*PROBLEM DESCRIPTION*:
Search the entries below for "Science". Report each line where it occurs.
==================================================
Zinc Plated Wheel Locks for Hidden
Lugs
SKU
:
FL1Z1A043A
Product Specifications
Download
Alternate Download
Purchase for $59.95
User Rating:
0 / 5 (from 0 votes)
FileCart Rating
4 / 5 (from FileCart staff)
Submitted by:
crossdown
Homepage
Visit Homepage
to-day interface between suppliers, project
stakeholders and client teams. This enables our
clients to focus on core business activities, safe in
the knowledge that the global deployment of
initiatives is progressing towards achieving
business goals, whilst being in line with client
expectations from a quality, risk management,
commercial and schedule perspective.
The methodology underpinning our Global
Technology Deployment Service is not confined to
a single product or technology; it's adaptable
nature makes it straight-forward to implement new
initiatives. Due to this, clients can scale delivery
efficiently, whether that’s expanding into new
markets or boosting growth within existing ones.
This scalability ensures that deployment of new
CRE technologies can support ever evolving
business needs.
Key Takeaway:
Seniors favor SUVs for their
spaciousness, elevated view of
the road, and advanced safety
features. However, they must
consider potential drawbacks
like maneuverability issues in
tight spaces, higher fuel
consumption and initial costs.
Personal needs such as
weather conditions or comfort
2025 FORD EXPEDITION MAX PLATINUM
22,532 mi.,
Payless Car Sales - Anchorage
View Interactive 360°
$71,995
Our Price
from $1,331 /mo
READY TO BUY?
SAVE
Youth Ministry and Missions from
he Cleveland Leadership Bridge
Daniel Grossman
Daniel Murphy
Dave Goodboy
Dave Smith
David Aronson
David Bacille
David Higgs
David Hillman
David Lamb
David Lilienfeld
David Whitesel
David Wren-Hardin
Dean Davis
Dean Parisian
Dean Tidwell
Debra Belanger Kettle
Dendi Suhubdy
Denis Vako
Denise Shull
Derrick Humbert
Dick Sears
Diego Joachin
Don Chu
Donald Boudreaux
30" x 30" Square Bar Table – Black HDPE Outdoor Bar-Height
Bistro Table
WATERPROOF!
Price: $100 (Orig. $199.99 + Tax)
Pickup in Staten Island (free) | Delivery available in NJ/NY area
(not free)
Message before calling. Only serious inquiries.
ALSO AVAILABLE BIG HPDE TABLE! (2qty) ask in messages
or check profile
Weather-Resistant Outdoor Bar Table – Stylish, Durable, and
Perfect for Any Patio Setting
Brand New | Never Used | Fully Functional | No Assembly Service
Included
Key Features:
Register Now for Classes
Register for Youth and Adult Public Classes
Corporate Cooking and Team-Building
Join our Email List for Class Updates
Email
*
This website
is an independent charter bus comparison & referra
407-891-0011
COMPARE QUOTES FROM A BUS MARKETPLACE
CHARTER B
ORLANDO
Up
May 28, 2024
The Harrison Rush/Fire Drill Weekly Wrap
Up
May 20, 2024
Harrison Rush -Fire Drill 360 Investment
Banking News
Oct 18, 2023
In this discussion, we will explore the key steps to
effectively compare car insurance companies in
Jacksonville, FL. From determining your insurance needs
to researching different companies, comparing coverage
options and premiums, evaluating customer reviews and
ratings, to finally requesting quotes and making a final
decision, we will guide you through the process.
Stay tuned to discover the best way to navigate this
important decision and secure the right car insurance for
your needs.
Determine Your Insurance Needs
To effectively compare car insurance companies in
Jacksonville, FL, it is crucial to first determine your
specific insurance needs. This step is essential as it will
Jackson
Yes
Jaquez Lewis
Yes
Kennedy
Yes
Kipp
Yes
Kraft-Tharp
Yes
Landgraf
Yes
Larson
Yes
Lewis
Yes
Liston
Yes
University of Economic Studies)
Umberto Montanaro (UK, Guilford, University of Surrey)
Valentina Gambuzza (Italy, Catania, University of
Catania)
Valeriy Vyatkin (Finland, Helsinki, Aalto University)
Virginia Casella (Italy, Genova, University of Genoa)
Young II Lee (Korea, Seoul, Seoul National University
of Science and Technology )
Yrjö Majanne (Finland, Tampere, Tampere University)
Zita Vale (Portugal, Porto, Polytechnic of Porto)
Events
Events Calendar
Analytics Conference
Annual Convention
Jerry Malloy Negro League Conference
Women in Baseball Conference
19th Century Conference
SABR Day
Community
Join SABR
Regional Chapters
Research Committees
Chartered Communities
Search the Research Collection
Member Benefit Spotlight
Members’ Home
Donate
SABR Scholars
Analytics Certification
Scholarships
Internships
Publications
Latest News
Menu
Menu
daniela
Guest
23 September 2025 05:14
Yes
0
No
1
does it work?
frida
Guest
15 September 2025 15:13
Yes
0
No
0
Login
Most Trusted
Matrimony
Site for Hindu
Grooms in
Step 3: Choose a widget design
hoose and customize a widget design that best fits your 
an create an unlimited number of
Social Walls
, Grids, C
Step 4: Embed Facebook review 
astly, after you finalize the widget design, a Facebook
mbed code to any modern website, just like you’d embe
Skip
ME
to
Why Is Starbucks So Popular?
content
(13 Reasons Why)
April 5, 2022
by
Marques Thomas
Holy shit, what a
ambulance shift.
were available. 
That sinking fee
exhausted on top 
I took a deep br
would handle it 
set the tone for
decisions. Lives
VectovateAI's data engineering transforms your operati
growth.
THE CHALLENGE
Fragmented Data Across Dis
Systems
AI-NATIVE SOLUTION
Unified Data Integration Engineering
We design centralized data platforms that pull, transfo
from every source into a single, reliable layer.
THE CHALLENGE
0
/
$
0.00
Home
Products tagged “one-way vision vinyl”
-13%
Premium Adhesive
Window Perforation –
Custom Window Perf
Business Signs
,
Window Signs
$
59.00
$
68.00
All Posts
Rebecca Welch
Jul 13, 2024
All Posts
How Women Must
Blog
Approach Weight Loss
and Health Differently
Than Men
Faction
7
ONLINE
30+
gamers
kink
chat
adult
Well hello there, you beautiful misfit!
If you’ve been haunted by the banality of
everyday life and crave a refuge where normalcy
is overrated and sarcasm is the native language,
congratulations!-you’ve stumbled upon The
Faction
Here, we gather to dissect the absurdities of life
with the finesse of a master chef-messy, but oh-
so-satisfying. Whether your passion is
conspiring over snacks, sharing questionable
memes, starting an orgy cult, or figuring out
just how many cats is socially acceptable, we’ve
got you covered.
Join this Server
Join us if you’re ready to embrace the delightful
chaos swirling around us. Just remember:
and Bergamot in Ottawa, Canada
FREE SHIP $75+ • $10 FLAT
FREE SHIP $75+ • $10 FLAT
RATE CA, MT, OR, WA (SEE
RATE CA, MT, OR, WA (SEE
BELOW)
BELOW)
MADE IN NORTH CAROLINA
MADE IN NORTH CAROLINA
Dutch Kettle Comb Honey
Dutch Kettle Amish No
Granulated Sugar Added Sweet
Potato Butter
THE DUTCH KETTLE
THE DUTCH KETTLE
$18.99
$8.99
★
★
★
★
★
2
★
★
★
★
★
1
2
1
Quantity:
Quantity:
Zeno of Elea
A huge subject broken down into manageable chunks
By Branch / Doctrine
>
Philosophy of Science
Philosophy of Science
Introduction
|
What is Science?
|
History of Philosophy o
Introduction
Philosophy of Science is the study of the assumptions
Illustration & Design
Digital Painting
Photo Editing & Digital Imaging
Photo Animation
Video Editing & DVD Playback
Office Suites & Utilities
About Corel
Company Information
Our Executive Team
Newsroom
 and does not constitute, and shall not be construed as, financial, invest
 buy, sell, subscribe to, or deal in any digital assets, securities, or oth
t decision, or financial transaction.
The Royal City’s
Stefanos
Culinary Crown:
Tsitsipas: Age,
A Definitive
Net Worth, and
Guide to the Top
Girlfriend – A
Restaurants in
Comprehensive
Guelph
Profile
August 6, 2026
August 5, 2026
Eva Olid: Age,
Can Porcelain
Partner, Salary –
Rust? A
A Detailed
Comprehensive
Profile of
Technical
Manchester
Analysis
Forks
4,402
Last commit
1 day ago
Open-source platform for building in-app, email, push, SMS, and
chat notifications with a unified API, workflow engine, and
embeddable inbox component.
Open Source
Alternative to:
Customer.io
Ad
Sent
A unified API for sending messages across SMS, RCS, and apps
==================================================
*ANSWER*:
of Science and Technology )
Philosophy of Science
Philosophy of Science
What is Science?
Philosophy of Science is the study of the assumptions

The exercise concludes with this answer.